[Opening Input for this task section]

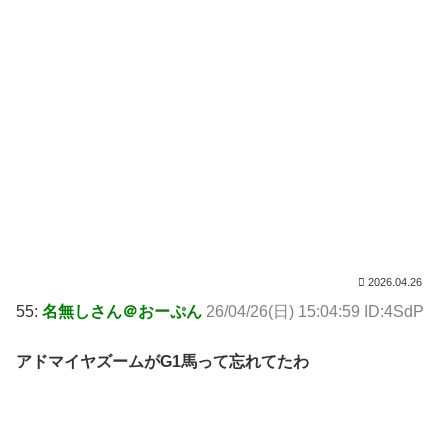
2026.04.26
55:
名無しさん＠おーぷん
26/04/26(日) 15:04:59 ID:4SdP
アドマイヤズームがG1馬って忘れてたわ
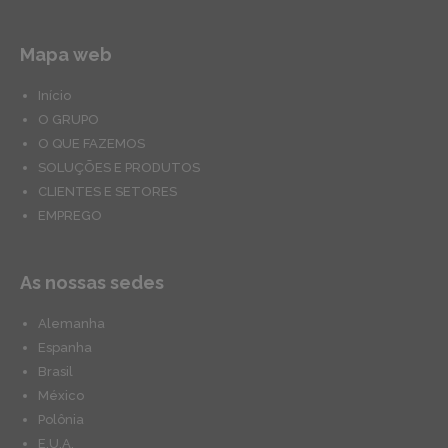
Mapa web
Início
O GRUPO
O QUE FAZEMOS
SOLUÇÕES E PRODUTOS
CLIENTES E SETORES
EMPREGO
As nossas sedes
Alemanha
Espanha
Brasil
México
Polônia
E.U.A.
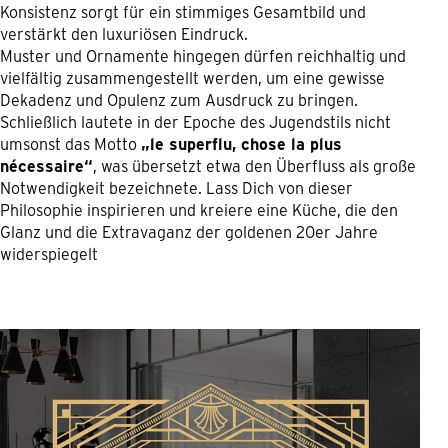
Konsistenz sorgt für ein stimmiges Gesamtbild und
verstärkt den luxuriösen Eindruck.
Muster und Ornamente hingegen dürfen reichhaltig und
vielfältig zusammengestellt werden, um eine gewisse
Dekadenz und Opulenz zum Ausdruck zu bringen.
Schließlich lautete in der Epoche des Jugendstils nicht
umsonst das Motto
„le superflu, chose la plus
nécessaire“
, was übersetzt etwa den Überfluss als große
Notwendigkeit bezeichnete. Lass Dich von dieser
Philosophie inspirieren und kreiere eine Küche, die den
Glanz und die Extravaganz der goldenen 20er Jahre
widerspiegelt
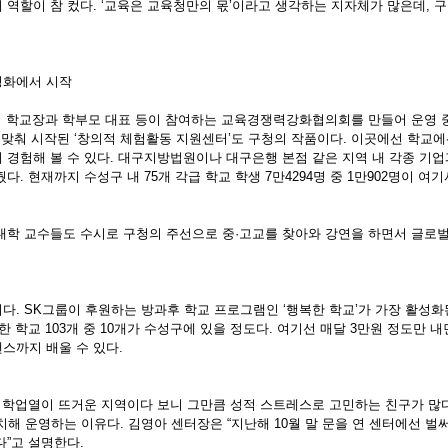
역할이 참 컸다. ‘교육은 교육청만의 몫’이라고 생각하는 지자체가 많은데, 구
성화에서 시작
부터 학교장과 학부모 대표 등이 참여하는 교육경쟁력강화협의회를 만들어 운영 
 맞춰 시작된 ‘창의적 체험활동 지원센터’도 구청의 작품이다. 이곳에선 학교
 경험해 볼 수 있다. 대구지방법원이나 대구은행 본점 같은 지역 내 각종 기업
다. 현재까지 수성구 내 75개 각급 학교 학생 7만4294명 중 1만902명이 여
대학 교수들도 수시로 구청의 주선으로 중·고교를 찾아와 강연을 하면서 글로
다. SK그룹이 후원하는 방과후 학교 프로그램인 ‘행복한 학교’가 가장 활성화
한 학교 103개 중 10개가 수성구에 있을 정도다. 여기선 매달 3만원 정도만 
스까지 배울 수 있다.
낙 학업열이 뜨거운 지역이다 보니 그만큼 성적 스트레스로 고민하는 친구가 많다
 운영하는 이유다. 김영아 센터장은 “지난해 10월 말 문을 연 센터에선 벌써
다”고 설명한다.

[Closing Input for this task section]
[Opening Input for this task section]

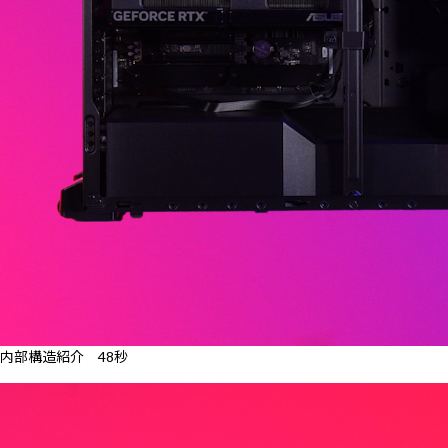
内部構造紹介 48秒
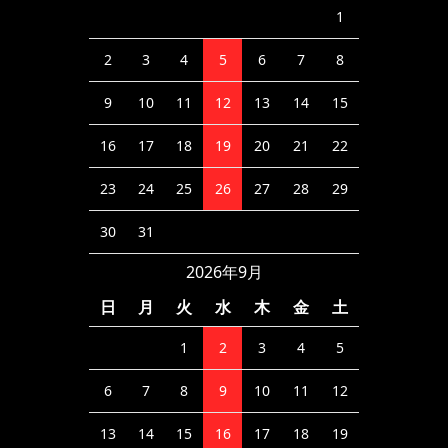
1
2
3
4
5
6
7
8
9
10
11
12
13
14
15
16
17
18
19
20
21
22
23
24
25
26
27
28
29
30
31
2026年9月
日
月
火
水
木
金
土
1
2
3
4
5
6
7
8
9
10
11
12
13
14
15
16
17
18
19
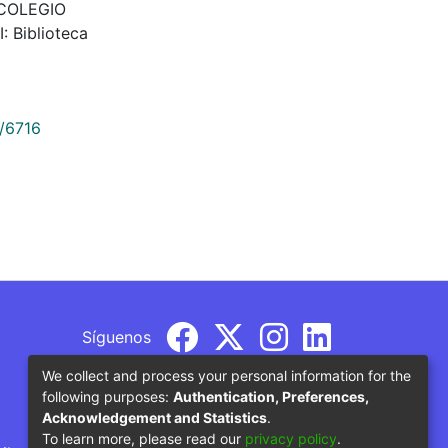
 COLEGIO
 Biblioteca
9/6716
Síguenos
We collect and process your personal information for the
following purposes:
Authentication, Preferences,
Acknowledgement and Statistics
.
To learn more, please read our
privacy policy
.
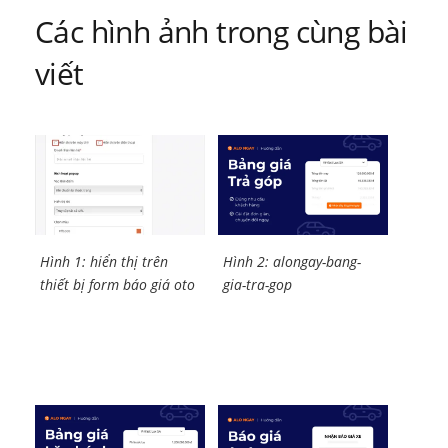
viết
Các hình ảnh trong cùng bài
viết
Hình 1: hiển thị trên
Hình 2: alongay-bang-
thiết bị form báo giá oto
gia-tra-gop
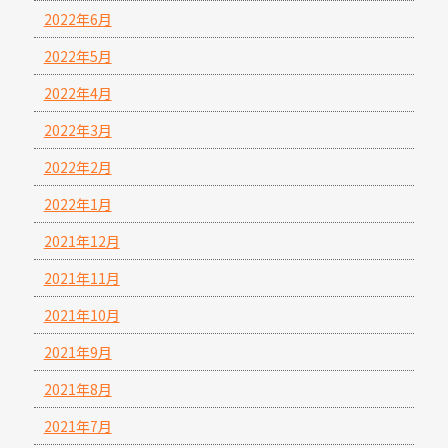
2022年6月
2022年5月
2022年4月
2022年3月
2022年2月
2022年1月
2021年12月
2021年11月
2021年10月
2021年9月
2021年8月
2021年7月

[Closing Input for this task section]
[Opening Input for this task section]

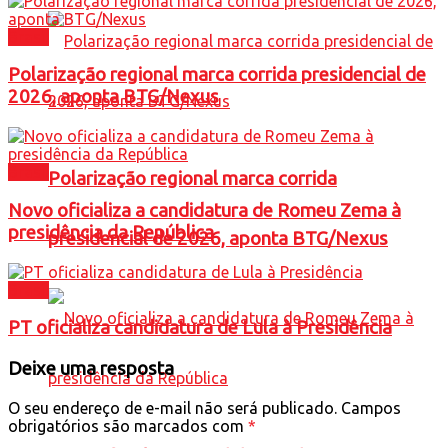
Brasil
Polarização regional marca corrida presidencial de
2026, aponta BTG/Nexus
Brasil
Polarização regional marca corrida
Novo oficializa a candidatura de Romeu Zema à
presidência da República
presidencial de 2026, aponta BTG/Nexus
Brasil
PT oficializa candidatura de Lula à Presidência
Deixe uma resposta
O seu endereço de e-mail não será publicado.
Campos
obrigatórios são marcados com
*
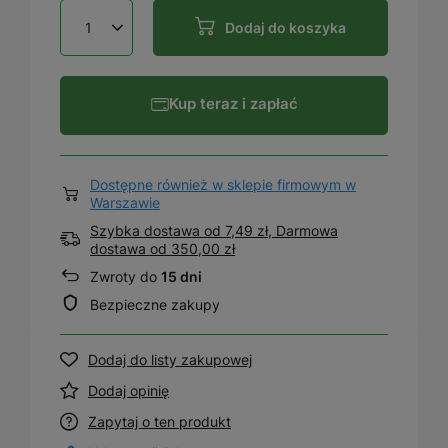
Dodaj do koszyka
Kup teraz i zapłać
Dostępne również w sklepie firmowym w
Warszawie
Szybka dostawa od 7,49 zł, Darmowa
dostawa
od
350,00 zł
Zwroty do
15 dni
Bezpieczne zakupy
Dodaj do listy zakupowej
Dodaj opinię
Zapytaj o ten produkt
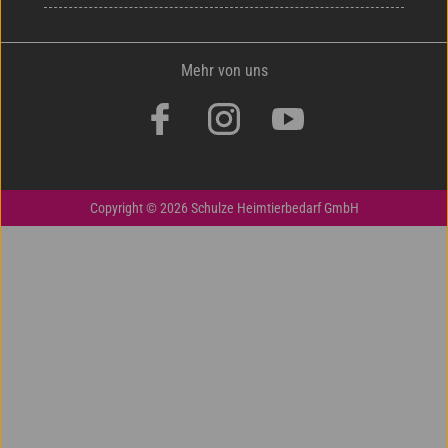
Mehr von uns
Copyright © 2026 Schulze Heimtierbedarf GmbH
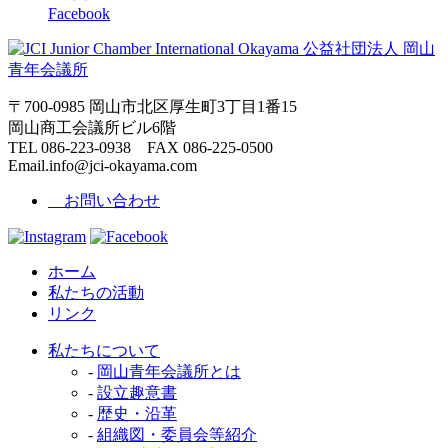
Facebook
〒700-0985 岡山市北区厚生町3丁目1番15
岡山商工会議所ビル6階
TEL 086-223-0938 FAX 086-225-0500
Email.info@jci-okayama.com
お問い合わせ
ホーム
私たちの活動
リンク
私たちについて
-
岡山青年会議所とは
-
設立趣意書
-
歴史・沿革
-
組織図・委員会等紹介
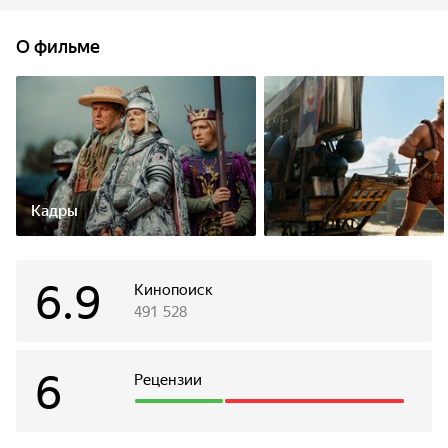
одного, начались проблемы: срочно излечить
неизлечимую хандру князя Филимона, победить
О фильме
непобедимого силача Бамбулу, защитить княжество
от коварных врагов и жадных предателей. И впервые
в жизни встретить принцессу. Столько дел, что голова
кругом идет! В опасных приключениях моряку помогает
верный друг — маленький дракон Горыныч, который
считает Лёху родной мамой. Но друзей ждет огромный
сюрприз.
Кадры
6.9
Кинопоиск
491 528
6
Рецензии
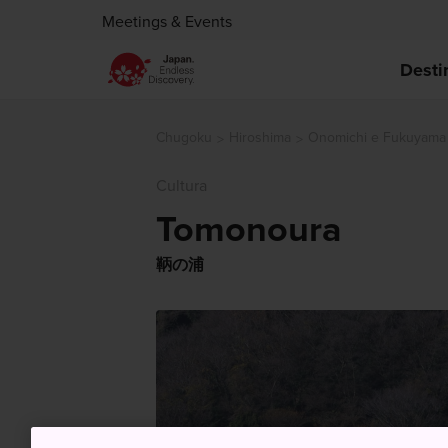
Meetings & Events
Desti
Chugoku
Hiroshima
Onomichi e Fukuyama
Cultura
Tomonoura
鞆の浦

[Closing Input for this task section]

Copy out each line of the records where the string "candidatura" appears.

* Task solution *
Novo oficializa a candidatura de Romeu Zema à
PT oficializa candidatura de Lula à Presidência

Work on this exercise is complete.